A agência de rating observa que as empresas de carnes conseguiram se beneficiar das melhores condições de liquidez. Exemplos disso foram as captações com ações de R$ 5,2 bilhões da BRF, de R$ 1,4 bilhão da Marfrig e de R$ 161 milhões do Minerva no ano passado. Já a JBS conseguiu levantar R$ 3,5 bilhões com as debêntures conversíveis compradas pelo BNDES, depois de incorporar a Bertin e adquirir o controle da americana Pilgrim's Pride. A empresa também está tentando obter entre R$ 1,7 bilhão e R$ 2,3 bilhões com uma nova oferta de ações.
A BRF levantou ainda US$ 750 milhões com emissão de notas e o Minerva, US$ 250 milhões. Até o Independência, em recuperação judicial, obteve US$ 165 milhões em bônus no mercado externo.
Outro fator considerado no setor de carnes é o tamanho, escala e diversificação de produtos e geográfica das empresas, com um peso de 22,5% no rating, conforme a metodologia da Moody's. Segundo o relatório, companhias com mais escala geralmente têm custos menores e posicionamento forte em relação aos consumidores. Além disso, têm mais opções de financiamento, como o mercado de capitais ou injeções de recursos do BNDES. O BNDESPar é acionista estratégico da JBS (23% do capital), Marfrig (11,6%) e também no Independência (22%).
Com Pilgrim's e Bertin, a receita líquida pro forma da JBS em 2009 foi de US$ 27,6 bilhões, à frente da americana Tyson (US$ 26,7 bilhões).

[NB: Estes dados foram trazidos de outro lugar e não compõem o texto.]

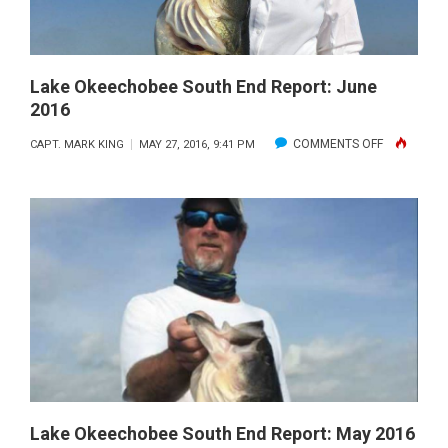
Lake Okeechobee South End Report: June
2016
ON
COMMENTS OFF
CAPT. MARK KING
MAY 27, 2016, 9:41 PM
LAKE
OKEECHOB
SOUTH
END
REPORT:
JUNE
2016
Lake Okeechobee South End Report: May 2016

A BRF, resultado da união entre Perdigão e Sadia, teve receita líquida pro forma de R$ 24,4 bilhoes, quase o dobro da antiga Perdigão. No caso da Marfrig, a receita pro forma foi de cerca de R$ 12,6 bilhões após a aquisição da Seara. A Moody's observa que no caso de Marfrig e JBS considerou-se ainda que as duas companhias cresceram agressivamente por meio de várias aquisições recentes. Dessa forma, há um histórico limitado das operações pós-aquisições que possam refletir numa melhoria do perfil de crédito da companhia.
No que diz respeito à diversificação de segmento, esta pode reduzir o impacto de variações na demanda. Já a diversificação geográfica reduz riscos com problemas sanitários, por exemplo.
Outros fatores considerados pela Moody's são a marca e o potencial de crescimento, com um peso de 11,25% no rating. A JBS está na frente no quesito participação de mercado, já que é a maior produtora e exportadora de carne bovina do mundo. Mas Marfrig e BRF também melhoraram seus percentuais após as recentes aquisições.
No quesito marca e valor agregado, a Moody's destaca a BRF, que tem 46,5% de suas receitas provenientes de produtos processados - uma das razões para ter o maior rating do segmento (Ba1). Ainda que venha investindo na agregação de valor, a Marfrig precisará de algum tempo para ter marcas tão atrativas quanto as da BRF no mercado, observa o relatório.
A volatilidade dos ganhos tem peso de 7,5% no rating da Moody's. É um ponto importante quando se avalia as empresa do setor de alimentos, que estão sujeitas à oscilação de custos de insumos, de vendas, lucros e fluxo de caixa. Os ganhos dessas empresas também sofrem o impacto das flutuações do câmbio, já que são exportadoras.
Os fatores de maior peso nos ratings das empresas são estratégia financeira e indicadores de liquidez - com 47,5%. Em sua avaliação, a Moody's foca a estabilidade dos indicadores de crédito, apetite por aquisições e abordagem em relação ao retornos para o investidor. Para a agência, a BRF tem as metas financeiras de longo prazo mais claramente definidas do segmento. JBS e Marfrig são considerados mais fracos nesse critério por sua inclinação para crescer por meio de aquisições.